Algo para Pensar (viernes, 24 enero 2025) Tiempo de lectura: 3 minutos
¡Shalom, Shalom Lekulam!
“Entonces El Eterno se enojó contra Moisés, y dijo: ¿No conozco yo a tu hermano Aarón, levita, y que él habla bien? Y he aquí que él saldrá a recibirte, y al verte se alegrará en su corazón.” (Éxodo 4:14)
En el midrash (citado ayer), el equilibrio entre valor y sentimiento es exquisito. Pero surge un dato muy interesante, Rashi citó un midrash alternativo (cf. B. Zevachim, 3) relacionado con el «efecto», el «rastro» de la ira de Dios en esta narrativa. Moisés pierde el Sumo Sacerdocio: ésta es la «evidencia» del estado de emoción de Dios hacia él.
¿Quién es consciente de semejante «rastro» de la ira divina en la experiencia humana?
Seguramente sólo el propio Moisés. Para el lector, la comprensión simple y obvia del versículo (4:14) es que Aarón hablará en lugar del Moisés «prepuciado.» Lo evidente es que sólo el afinado oído midráshico detectará en la frase «Aarón el levita» un indicador de crisis: «Aarón debía haber sido simplemente un levita, pero ahora asumirá tu privilegio sacerdotal» (Rashi).
Sólo en las íntimas profundidades de sí mismo, Moisés sabe que ha sido despojado de un papel potencial, de una manera de estar en el mundo que «podría haber sido la suya.» La percepción de la ira de Dios transmite la idea de una narrativa mal contada, de una ausencia de escuchar la narrativa desde la perspectiva divina.
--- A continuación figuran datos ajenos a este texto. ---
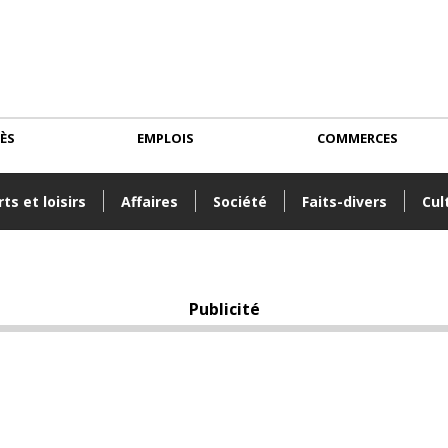
CÈS
EMPLOIS
COMMERCES
ts et loisirs
Affaires
Société
Faits-divers
Cul
Publicité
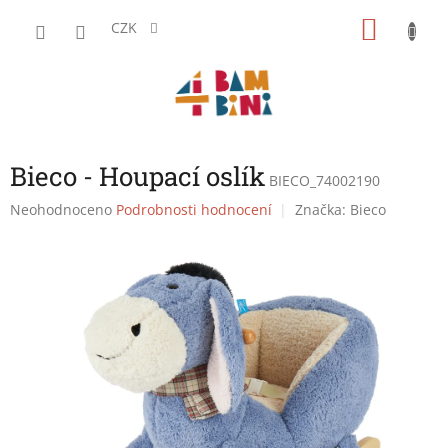
Přejít
NÁKU
na
CZK
obsah
KOŠÍK
Bieco - Houpací oslík
BIECO_74002190
Průměrné
Neohodnoceno
Podrobnosti hodnocení
Značka:
Bieco
hodnocení
produktu
je
0,0
z
5
hvězdiček.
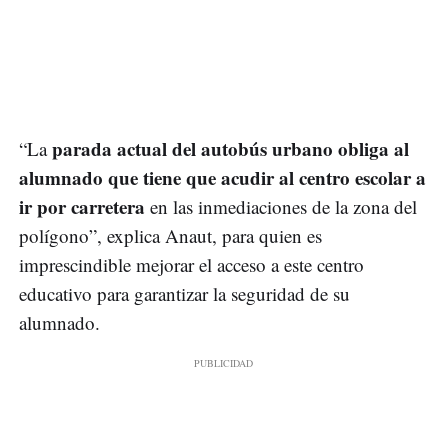
parada actual del autobús urbano obliga al
“La
alumnado que tiene que acudir al centro escolar a
ir por carretera
en las inmediaciones de la zona del
polígono”, explica Anaut, para quien es
imprescindible mejorar el acceso a este centro
educativo para garantizar la seguridad de su
alumnado.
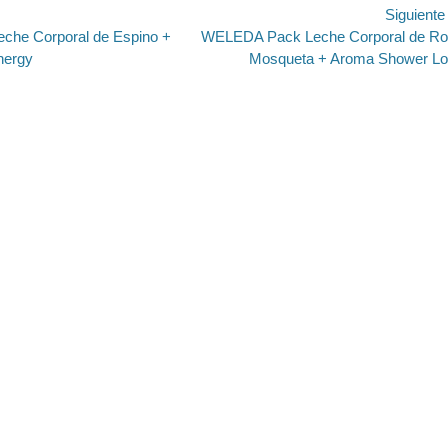
ión
Siguient
Entrada
he Corporal de Espino +
WELEDA Pack Leche Corporal de R
siguiente:
nergy
Mosqueta + Aroma Shower L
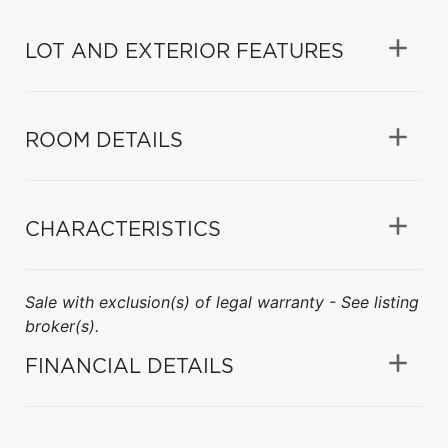
LOT AND EXTERIOR FEATURES
ROOM DETAILS
CHARACTERISTICS
Sale with exclusion(s) of legal warranty - See listing
broker(s).
FINANCIAL DETAILS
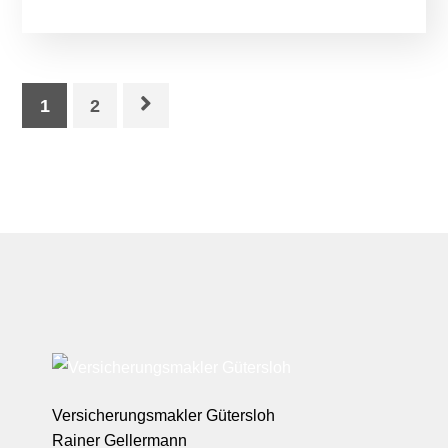
1
2
Versicherungsmakler Gütersloh
Rainer Gellermann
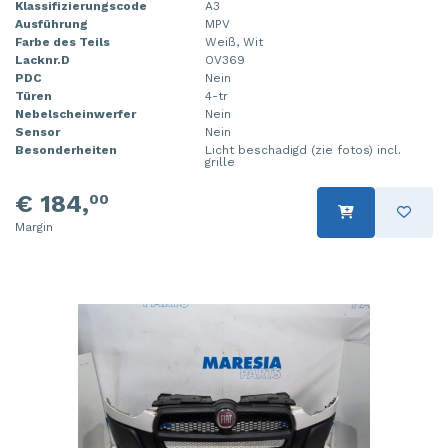
Klassifizierungscode
A3
Steuergerät Motormanagement
Tür 4-türig links hinten
Ausführung
MPV
Farbe des Teils
Weiß, Wit
Lacknr.D
OV369
Steuergerät Motormanagement
Tür 4-türig links vorne
PDC
Nein
Türen
4-tr
Stoßdämpferstrebe links vorne
Tür 4-türig rechts hinten
Nebelscheinwerfer
Nein
Sensor
Nein
Stoßdämpferstrebe rechts vorne
Tür 4-türig rechts vorne
Besonderheiten
Licht beschadigd (zie fotos) incl.
grille
Turbo
€ 184,
00
Margin
Tür 2-türig links
Vorderwand
Zylinderkopf
Zündspule
Ölwanne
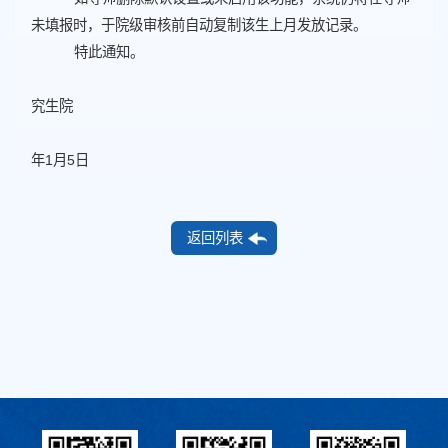
未填报时，于院级审核前自动复制该生上月发放记录。
特此通知。
究生院
2
年
1月
5
日
返回列表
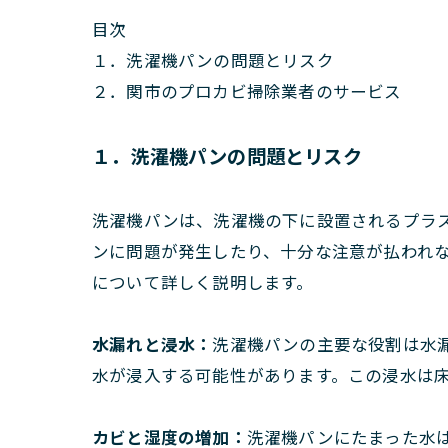
目次
１．洗濯機パンの問題とリスク
２．関市のプロカビ掃除業者のサービス
１．洗濯機パンの問題とリスク
洗濯機パンは、洗濯機の下に設置されるプラ
ンに問題が発生したり、十分な注意が払われ
について詳しく説明します。
水漏れと浸水：
洗濯機パンの主要な役割は水
水が浸入する可能性があります。この浸水は
カビと湿度の増加：
洗濯機パンにたまった水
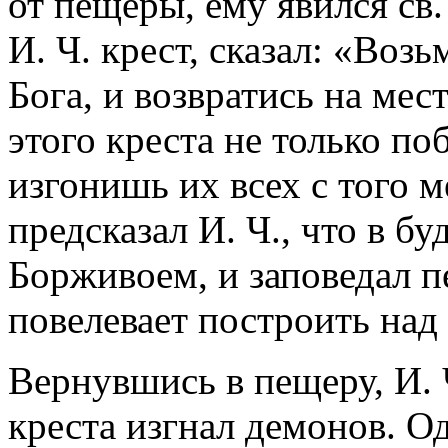
от пещеры, ему явился св
И. Ч. крест, сказал: «Возь
Бога, и возвратись на мес
этого креста не только по
изгонишь их всех с того м
предсказал И. Ч., что в б
Борживоем, и заповедал пе
повелевает построить над
Вернувшись в пещеру, И.
креста изгнал демонов. О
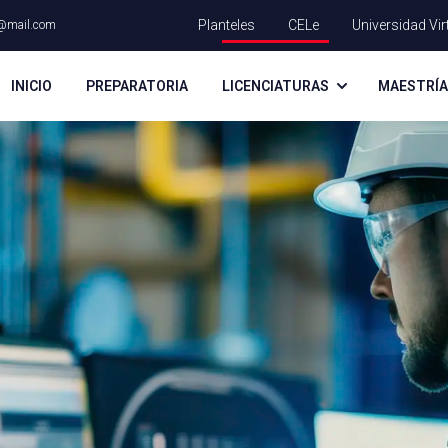
Planteles
CELe
Universidad Vir
@mail.com
INICIO
PREPARATORIA
LICENCIATURAS
MAESTRÍ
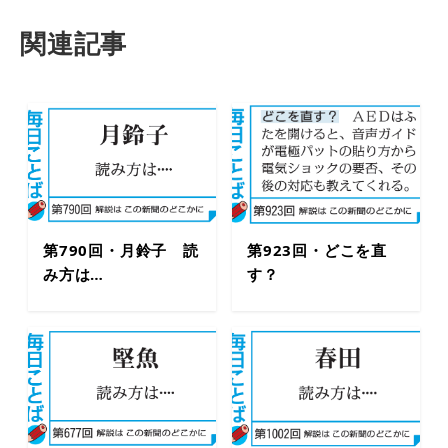
関連記事
第790回・月鈴子 読
第923回・どこを直
み方は…
す？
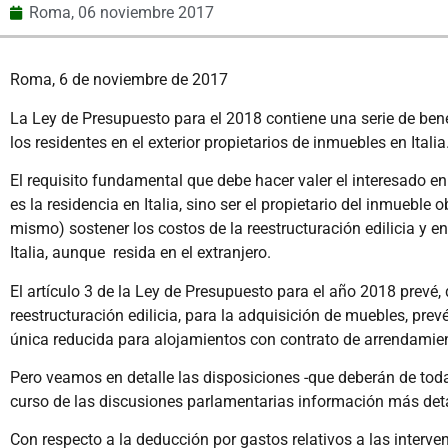
Roma,
06 noviembre 2017
Roma, 6 de noviembre de 2017
La Ley de Presupuesto para el 2018 contiene una serie de bene
los residentes en el exterior propietarios de inmuebles en Itali
El requisito fundamental que debe hacer valer el interesado en
es la residencia en Italia, sino ser el propietario del inmueble 
mismo) sostener los costos de la reestructuración edilicia y en
Italia, aunque resida en el extranjero.
El artículo 3 de la Ley de Presupuesto para el año 2018 prevé, d
reestructuración edilicia, para la adquisición de muebles, pr
única reducida para alojamientos con contrato de arrendamie
Pero veamos en detalle las disposiciones -que deberán de to
curso de las discusiones parlamentarias información más deta
Con respecto a la deducción por gastos relativos a las interve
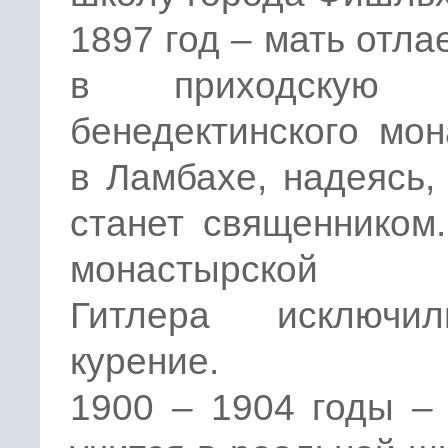
1897 год – мать отла
в приходскую 
бенедектинского мо
в Ламбахе, надеясь,
станет священником
монастырской 
Гитлера исключи
курение.
1900 – 1904 годы –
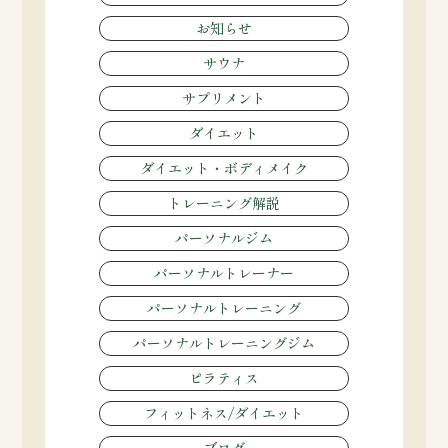
お知らせ
サウナ
サプリメント
ダイエット
ダイエット・ボディメイク
トレーニング解説
パーソナルジム
パーソナルトレーナー
パーソナルトレーニング
パーソナルトレーニングジム
ピラティス
フィットネス/ダイエット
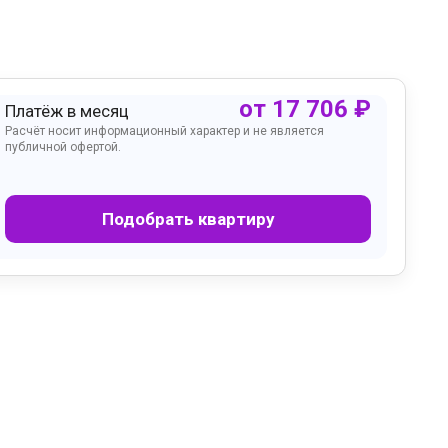
от
17 706
₽
Платёж в месяц
Расчёт носит информационный характер и не является
публичной офертой.
Подобрать квартиру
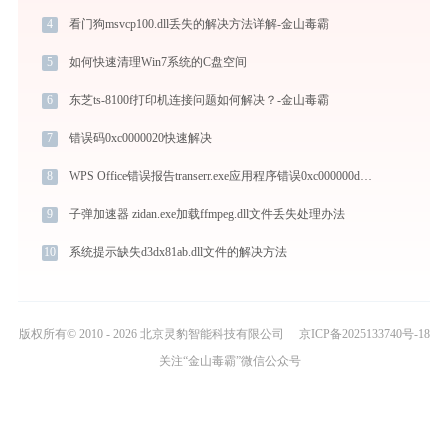
4
看门狗msvcp100.dll丢失的解决方法详解-金山毒霸
5
如何快速清理Win7系统的C盘空间
6
东芝ts-8100f打印机连接问题如何解决？-金山毒霸
7
错误码0xc0000020快速解决
8
WPS Office错误报告transerr.exe应用程序错误0xc000000d解决方法
9
子弹加速器 zidan.exe加载ffmpeg.dll文件丢失处理办法
10
系统提示缺失d3dx81ab.dll文件的解决方法
版权所有© 2010 - 2026 北京灵豹智能科技有限公司
京ICP备2025133740号-18
关注“金山毒霸”微信公众号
En la versión que hallamos en Tanchuma,* esta dinámica de ira y justicia poética se desarrolla considerablemente. La súplica de Moisés: «¡Envía por mano de quién enviarás!» se convierte en el estribillo de los siete días en la Zarza Ardiente. En opinión de Rashi, la resistencia de Moisés tiene, recordemos, un núcleo edípico: ¿Cómo puede usurpar los derechos y el estatus del «gadol», el líder más antiguo y establecido? La venganza de Dios (te lo pagaré…) es dolorosamente simétrica: durante siete días Moisés actuará con total comodidad en un papel que imagina que es suyo, sólo para ser sorprendido al darse cuenta repentina que ha sido reemplazado, el puesto pertenece a su hermano. Su reacción es encomiable: una alegría altruista por el nombramiento de Aarón y alegría por su propio nombramiento para profetizar.
Pero la idea general del midrash expresa una trágica arrogancia en el firme rechazo de Moisés a la misión de Dios. El Caudillo reacciona a su pérdida con ecuanimidad, como si estuviera inmune a cualquier sensación de privación: «Es como si me hubiera convertido en Sumo Sacerdote.» Pero las palabras de Dios atestiguan otra verdad: «Mientras vivas, te lo pagaré…» Moisés ha rechazado la grandeza y tendrá que pagar un precio por tales negativas, uno que ni siquiera la modestia y el altruismo fraternal podrán borrar del todo.
El midrash expresa una ardua y muy difícil ambigüedad. Moisés tiene razón al resistir el llamado de Dios vs. Moisés se equivoca al resistir el llamado de Dios. La palabra de Dios tiene, tal vez, un tinte de ironía: «Tienes razón…» En rigor, la respuesta edípica de Moisés, piadosamente altruista, es impecable. Sin embargo, hay algo en el llamado a la grandeza que no se debe ignorar sin enfrentar peligro.
La ira de Dios sigue siendo misteriosa. Esta es, de hecho, la primera vez en la Torá que se describe a Dios como estando enojado. Rashi, en su selección de fuentes, transmite una sensación de complejidad moral e imaginativa de la situación. ¿Cómo imaginarse realmente la ira de Dios? Particularmente si adoptamos la lectura edípica de Rashi, Moisés parece tener buenas razones para rechazar el papel ofrecido. Su sinceridad queda demostrada por su serena respuesta posterior al ascenso de su hermano.
Sin embargo, hay un momento de profunda perturbación: Moisés se opone a la voluntad de Dios y se niega a hablar. La lectura de Rashi – el tabú edípico – no sirve para justificar a Moisés ante la ira de Dios.
Este episodio en la vida de Moisés es en demasía complejo y complicado. Mañana volveremos a ver qué otras cosas podemos detectar.
Esto es, Algo para Pensar (drigs, CEJSPR)
Notas* Midrash Tanchuma es una colección de homilías, historias y discusiones rabínicas sobre la Torá. También se le conoce como Yelammedenu. El texto lleva el nombre del rabino Tanchuma, un sabio talmúdico que se cita a menudo en la colección.